The col between Cringle Moor and Cold Moor

A morning of swirling cloud and bursts of sunshine. The mist cleared long enough to snatch this photo as I descended Cold Moor to the nameless col with Cringle Moor. Here, there is the base of the ancient Donna Cross and further down towards the low lands a stream develops called Halliday Slack but otherwise the Ordnance Survey maps are silent.


On an unrelated aside, William Camden, the English historian and topographer died this day in 1623. He was born in 1551 and his best known for his guide to the British Isles ‘Britannia’, first published in Latin in 1586, a year in which Elizabeth I was on the throne and another queen, Mary, Queen of Scots, was tried for treason and sentenced to death.
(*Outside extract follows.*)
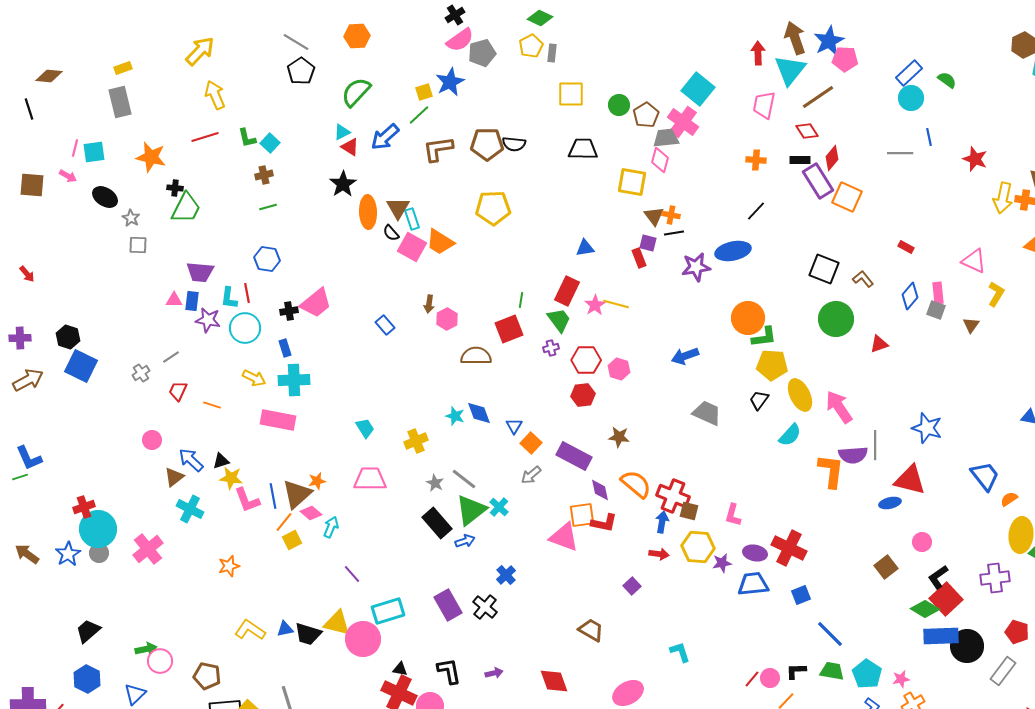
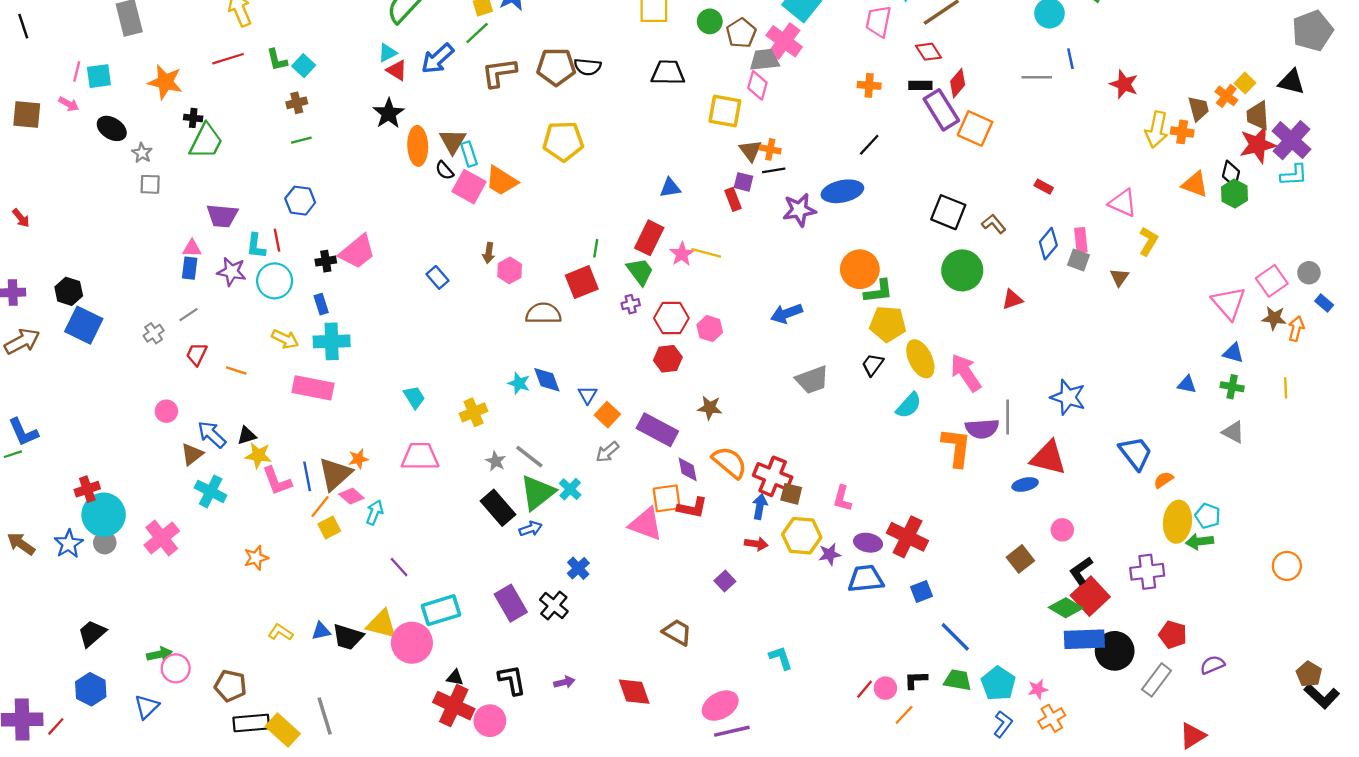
blue rectangle: (192, 301) -> (190, 268), moved
gray trapezoid: (707, 413) -> (812, 380), turned 136
yellow L-shape: (250, 630) -> (280, 632), size x0.7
In one paragraph in Britannia, he mentions Stokesley:

Hard by at Huntly Nabb, the shore that lay for a great way in length open riseth now up with craggey rockes, at the rootes whereof there lie scattering heere and there stones of divers bignesse, so artificially by nature shaped round in maner of a globe that one would take them to be big bullets made by the turns hand for shot to bee discharged out of great ordinance. In which, if you breake them, are found stony serpents enwrapped round like a wreath, but most of them are headles. Then see you from thence Wilton Castle, sometime the Bulmers, and above it at Dobham the river Tees voideth into the Sea after it hath lodged sundry rivers, and at the last one that is namelesse, beside Yare a mercate towne well known, which river watereth Stokesley, a little mercate towne, likewise that hath a long time appertained to the noble family of Eure. Beneath which places, Wharton Castle belonging to the Barons Menill, and Harsley to the family of Hotham, and afterward to Strangwaies, now wrestle with old age, and hardly hold up their heads.

Perhaps a little help is needed with the names. My best guesses are:

    • Huntly Nabb – Huntcliff Nab
    • Dobham – Coatham
    • Yare – Yarm
    • Wharton Castle – Whorlton Castle

And of course by “… stony serpents enwrapped round like a wreath ..” Camden is referring to ammonites, the Jurassic fossils.

3 Replies to “The col between Cringle Moor and Cold Moor”

  1. The col is known locally as the Warren Mick
    I guess it was a rabbit Warren “farmed” by the folk from Kirkby, Domonby and Busby and possibly owned by Dromonby Hall or the Marwoods of Busby Hall

  2. Thanks for that, Bob. I have a leaflet issued by the Kirby, Great Broughton & Ingleby Greenhow Local History Group (2016) which says that the Scout Hut was originally a farmhouse called Warren House.